Crimean leader Sergei Aksyonov acknowledged Thursday that several Crimean Tatars had disappeared since Russia annexed the peninsula from Ukraine in March, and seemed to shrug off concerns of foul play.
Human rights activists have warned that the men may have been kidnapped and that the disappearances are part of a repression campaign against the peninsula's Tatar population, who largely opposed the annexation.
Aksyonov cautioned against jumping to any conclusions about kidnappings, saying at a news conference in Moscow on Thursday that "in some cases these [disappeared] people were people who had been fighting in Syria," TASS news agency reported.
He did not elaborate on which individuals he was referring to, but said investigators were looking into the circumstances of each disappearance.
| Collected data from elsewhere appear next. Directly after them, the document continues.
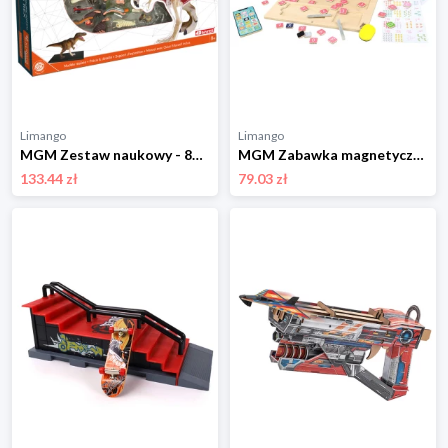
Limango
Limango
MGM Zestaw naukowy - 8+ rozmiar: onesize
MGM Zabawka magnetyczna - 3+ rozmiar: onesize
133.44 zł
79.03 zł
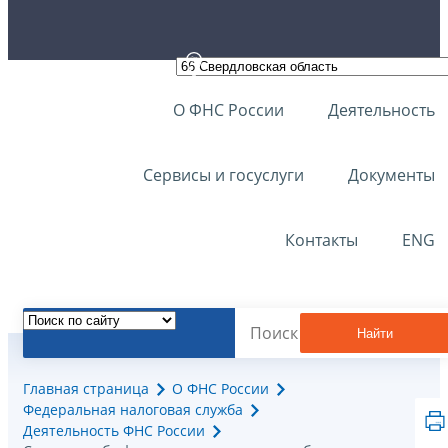
О ФНС России
Деятельность
Сервисы и госуслуги
Документы
Контакты
ENG
Найти
Главная страница
О ФНС России
Федеральная налоговая служба
Деятельность ФНС России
"I visited the parents of those guys who have disappeared. I can say that this is not a mass phenomenon. There are also cases of people of Slavic appearance disappearing. From the Crimean Tatar population, a total of four people have disappeared without a trace," Aksyonov said.
Aksyonov made the comments two days after President Vladimir Putin said he was unaware of any disappearances in Crimea.
"This is the first time I'm hearing that there have been disappearances of people there," Putin said at a meeting with human rights activists Tuesday, promising to look into the matter.
In early October, the Investigative Committee in Crimea opened a criminal case into the disappearance of two Crimean Tatars who went missing at the end of September. Radio Liberty cited witnesses as saying that the men, Islam Dzhepparov and Islam Dzhevdet, were snatched off the street and forced into a car by unknown men.